Sir, – I write with reference to the letter from Martin Redfern (October 31) concerning Sir Brian Souter’s donations to the SNP and his campaign to keep section 2a in law.
This act by Sir Brian is a testimony to his generosity and to his moral stance against promoting homosexuality in schools. Mr Redfern’s intentions, however, were not complimentary, but rather destructive.
Apparently one cannot give to a political party and take the biblical view on marriage anymore. His letter reveals the current militant and intimidating standpoint against those who believe only in traditional marriage.
It should be remembered that 86.8% of respondents, more than one million Scots, voted in support of Sir Brian’s campaign, less than 20 years ago.
We are now being bullied into compromise on this issue, but that will never change the truth which was established by God.
12 Walnut Grove,
A question of motives
Sir, – We are being wearied by the latest hysteria among the chattering classes, namely “sexual harassment” in the seats of power at Westminster and Holyrood.
The media that is all in a froth about such happenings is the same media that has been promoting the sexualisation of society for years.
Ally this to a society that has lost much of its respect for the norms of social behaviour, then it should be of no great surprise that animal instincts rise to the fore in the interactions between male and female persons, thrown together in their respective workplaces and leisure outlets.
Thus far, the fingers of blame are being pointed exclusively at men.
But is there not a case to examine also the behaviour of women in our very progressively liberal society, and whether such behaviour in any way contributed to the events of which they now complain?
Men and women co-exist in all manner of workplaces, both public and private sector.
Surely they should be possessed of sufficient personal principles that, if they do not wish to be propositioned, then we should expect them to simply say no.
To say nothing at the time and then raise issues years later where they profess to be victims of inappropriate behaviour is cowardly and disingenuous.

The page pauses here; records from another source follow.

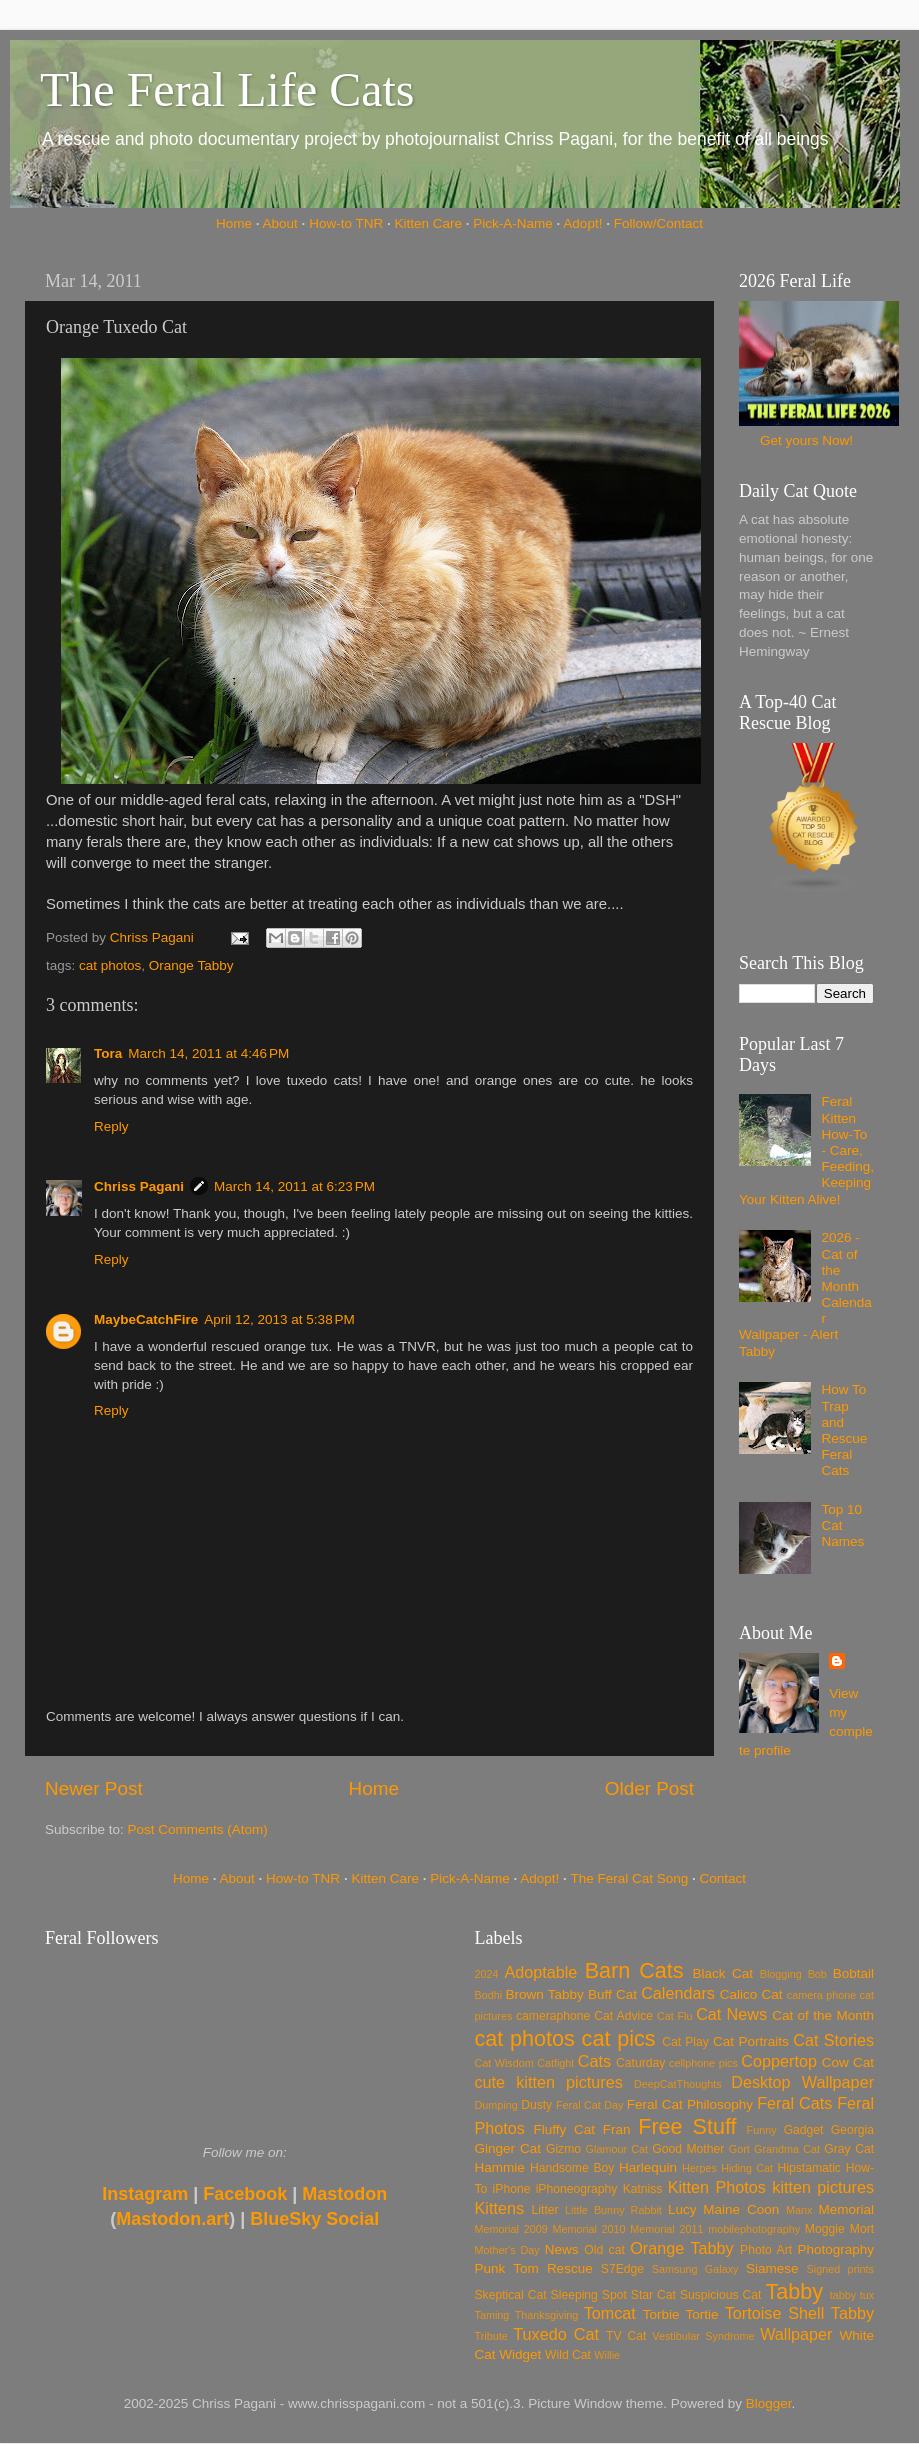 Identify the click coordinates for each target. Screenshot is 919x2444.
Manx (799, 2210)
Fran (617, 2129)
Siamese (772, 2268)
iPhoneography (577, 2189)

It raises questions about past behavioural motives.
Pheasants are not to blame
Sir, – Mr Murdoch’s spurious claim (October 27) that there is a link between pheasants and lyme disease was eloquently challenged by Mr Watt of Persie estate.
My hypothesis is that the increase in lyme disease in humans is directly linked to the Land Reform Bill which allows unrestricted access to Scotland’s tick-infested mountains and moors.
Shepherds, stalkers and ghillies who work in this environment are less likely to suffer from tick bites as they dress for the conditions with tweeds, heavy socks, gaiters and stout footwear.
Scotland’s ticks, midges and cleggs must salivate at the sight of visitors in shorts, t-shirts and trainers.
An increase in lyme disease may be just one of the unintended consequences of this idealogical bill.
Disturbance to nesting birds in spring, litter louts, fires and wild camping are other issues.
Michael C Smith.
Clamp down on Mr Salmond
Sir, – The University of St Andrews quite rightly slapped down Alex Salmond for suggesting it does not have a proper mix in its selection of students.
This censure shows, yet again, Mr Salmond’s tattered reputation and lack of judgment.
All political parties carry unwelcome baggage but one day the SNP will have to clamp down on this self- publicist.
Benefits of new church centre
Sir, – Your article, Demolition only option for crisis-threatened Forfar church, implies that St Margaret’s Church is in crisis.
That is misleading because we are managing our running costs more efficiently now than ever.
This means we are able to do more work in the community, helping and supporting those in need, which is a central part of our role as a church.
However, what we do not have is the estimated £500,000 which will be required just to repair the non-listed, non-accessible, cold and uncomfortable sanctuary which we only use for an hour each week.
We need to be good stewards of the money given to us and we believe carrying out very expensive remedial work to our present building is not the best way to achieve that.
Our plan is to create a new worship space within a fully accessible community centre which would cost less than the repair and upgrade of the existing sanctuary space which we estimate would cost in the region of £1.5 million.
The centre could be used seven days a week by many more people in our community than ever use our sanctuary, and would offer a real benefit to Forfar for years to come.
Rev Maggie Hunt.
St Margaret’s Church,
Upgrade slow NHS computers
Sir, – A Scottish Government initiative is criticised by experts as having failed to make any difference to its short-term aims and for being “not cost effective”.
This is the Family Nurse Partnership which is an intensive home- visiting programme for teenage mothers.
This sounds sensible, until you discover these young mothers already have health visitors.
One expert said it is no better than ordinary health visiting, but four times as expensive.
Another expert said the £16 million to which costs have risen is money down the drain.
Another problem is the continuing story of NHS IT inadequacy.
Varieties of systems and slow download and upload speeds waste staff time and can result in patients’ records being unavailable to clinicians.
I visited my GP’s newly-opened smart premises to encounter a glum receptionist confronting a PC, saying it was very slow.
I expect £16 million could be of some help in modernising NHS IT.